Dr. Siegel seufzte leise vor sich hin. „Ja, ja, ich weiß, und dann weiter zum Zentralfriedhof.“
Und dann, wieder mit fester Stimme:
„Und was passiert nun?“

„Wieso schaltet der Fahrer nicht runter? Die Straße ist abschüssig, ich werde zu schnell. Da.“

Körner machte ein paar Geräusche mit Lippen, Gaumen und Zunge, die entfernt an sich verbiegendes Blech und splitterndes Glas erinnerten.

„Jetzt haben wir den Salat.
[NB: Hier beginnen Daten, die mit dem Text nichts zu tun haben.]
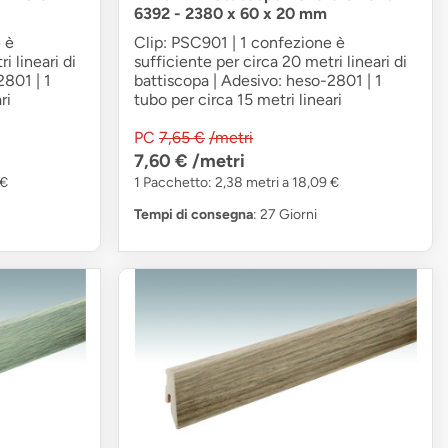
6392 - 2380 x 60 x 20 mm
 è
Clip: PSC901 | 1 confezione è
i lineari di
sufficiente per circa 20 metri lineari di
2801 | 1
battiscopa | Adesivo: heso-2801 | 1
ri
tubo per circa 15 metri lineari
PC
7,65 €
/metri
7,60 €
/metri
 €
1 Pacchetto: 2,38 metri a 18,09 €
Tempi di consegna
: 27 Giorni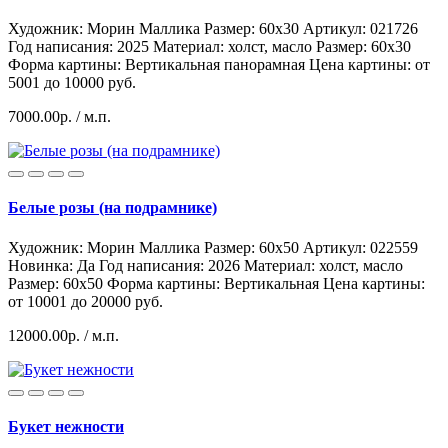
Художник: Морин Маллика
Размер: 60x30
Артикул: 021726
Год написания: 2025
Материал: холст, масло
Размер: 60х30
Форма картины:
Вертикальная панорамная
Цена картины: от
5001 до 10000 руб.
7000.00р.
/ м.п.
Белые розы (на подрамнике)
Художник: Морин Маллика
Размер: 60x50
Артикул: 022559
Hoвинка: Да
Год написания: 2026
Материал: холст, масло
Размер: 60х50
Форма картины:
Вертикальная
Цена картины:
от 10001 до 20000 руб.
12000.00р.
/ м.п.
Букет нежности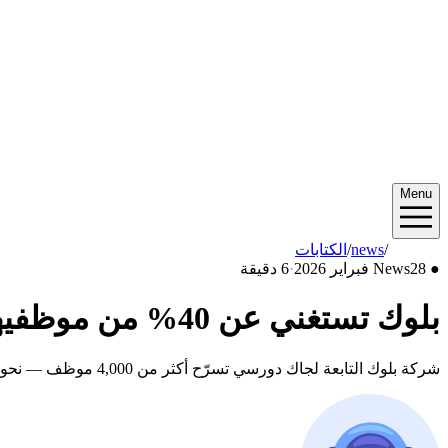
Menu
2026/02
/
news
/
الكتابات
●
28 فبراير 2026
News
·
6 دقيقة
بلوك تستغني عن 40% من موظفيها بينما يراهن جاك دورسي على الذكاء الاصطناعي
شركة بلوك التابعة لجاك دورسي تسرّح أكثر من 4,000 موظف — نحو نصف قوتها العاملة — مدّعية أن أدوات الذكاء الاصطناعي مثل Goose جعلت الفرق الأصغر أكثر إنتاجية. السهم يقفز 24%.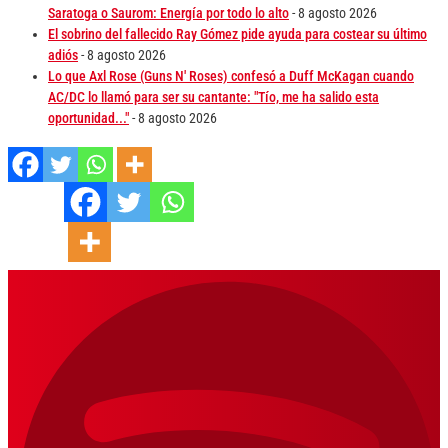
Saratoga o Saurom: Energía por todo lo alto
- 8 agosto 2026
El sobrino del fallecido Ray Gómez pide ayuda para costear su último
adiós
- 8 agosto 2026
Lo que Axl Rose (Guns N' Roses) confesó a Duff McKagan cuando
AC/DC lo llamó para ser su cantante: "Tío, me ha salido esta
oportunidad..."
- 8 agosto 2026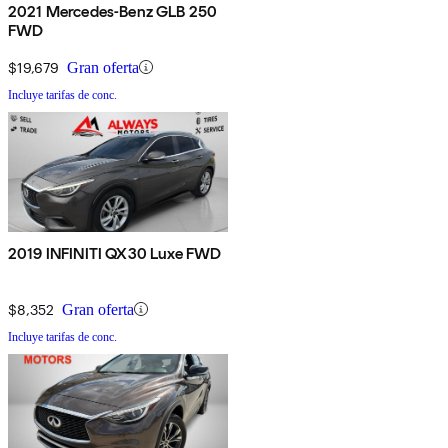
2021 Mercedes-Benz GLB 250
FWD
$19,679
Gran oferta
Incluye tarifas de conc.
2019 INFINITI QX30 Luxe FWD
$8,352
Gran oferta
Incluye tarifas de conc.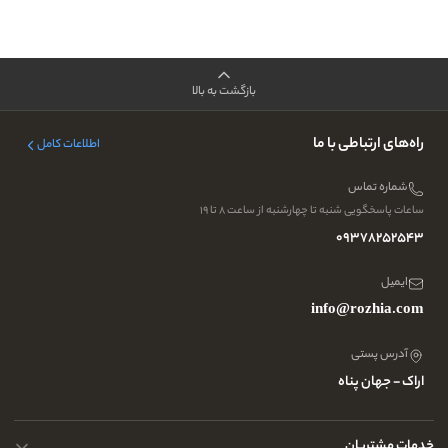
بازگشت به بالا
راه‌های ارتباطی با ما
اطلاعات کامل
شماره تماس
ساعات پاسخگویی شنبه تا چهارشنبه از ساعت ۸ تا ۱۹
09378252543
ایمیل
info@rozhia.com
آدرس پستی
اراک - جهان پناه
خدمات مشتریان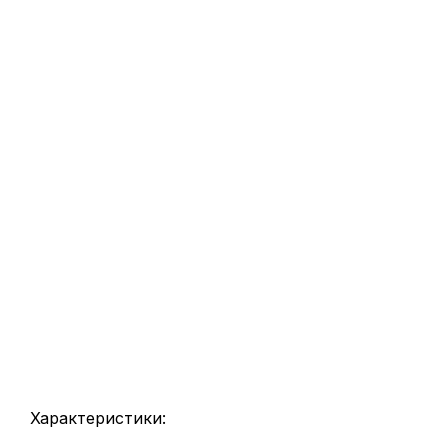
Характеристики: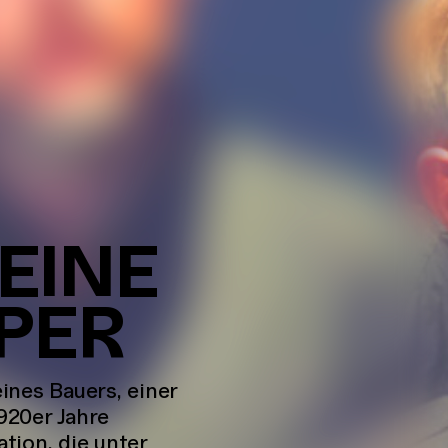
EINE
PER
eines Bauers, einer
920er Jahre
tion, die unter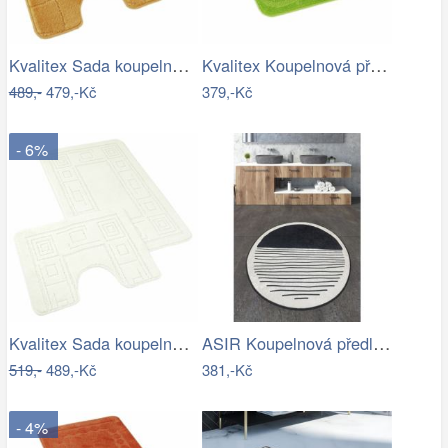
Kvalitex Sada koupelnových předložek…
Kvalitex Koupelnová předložka Elipsy…
489,-
479,-Kč
379,-Kč
- 6%
Kvalitex Sada koupelnových předložek…
ASIR Koupelnová předložka BOMB černobílá
519,-
489,-Kč
381,-Kč
- 4%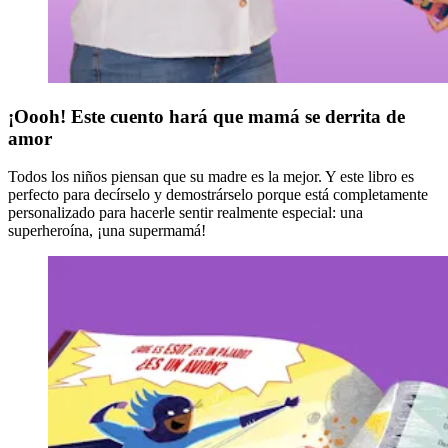
¡Oooh! Este cuento hará que mamá se derrita de
amor
Todos los niños piensan que su madre es la mejor. Y este libro es
perfecto para decírselo y demostrárselo porque está completamente
personalizado para hacerle sentir realmente especial: una
superheroína, ¡una supermamá!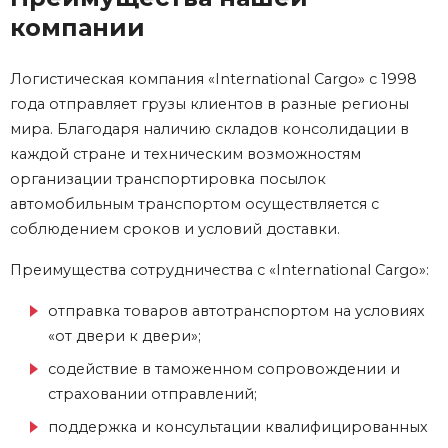
компании
Логистическая компания «International Cargo» с 1998
года отправляет грузы клиентов в разные регионы
мира. Благодаря наличию складов консолидации в
каждой стране и техническим возможностям
организации транспортировка посылок
автомобильным транспортом осуществляется с
соблюдением сроков и условий доставки.
Преимущества сотрудничества с «International Cargo»:
отправка товаров автотранспортом на условиях
«от двери к двери»;
содействие в таможенном сопровождении и
страховании отправлений;
поддержка и консультации квалифицированных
Ich habe die Ampel mitgenommen.“

„Ganz ruhig, Herr Körner, wir beschützen Sie. Sie sind in Sicherheit. Ist Ihnen was passiert?“

„Ich habe mein rechtes Auge verloren. Da ist jetzt alles dunkel.“

„Das bekommen wir wieder hin. Sagen Sie mir einfach noch, wer Sie sind oder wie Sie heißen. Ist nur für das Protokoll, wissen Sie.“

„Ich bin der Siebzehndreiundzwanziger, Herr Schutzmann.“

Die beiden Psychotherapeuten schauten sich betreten an.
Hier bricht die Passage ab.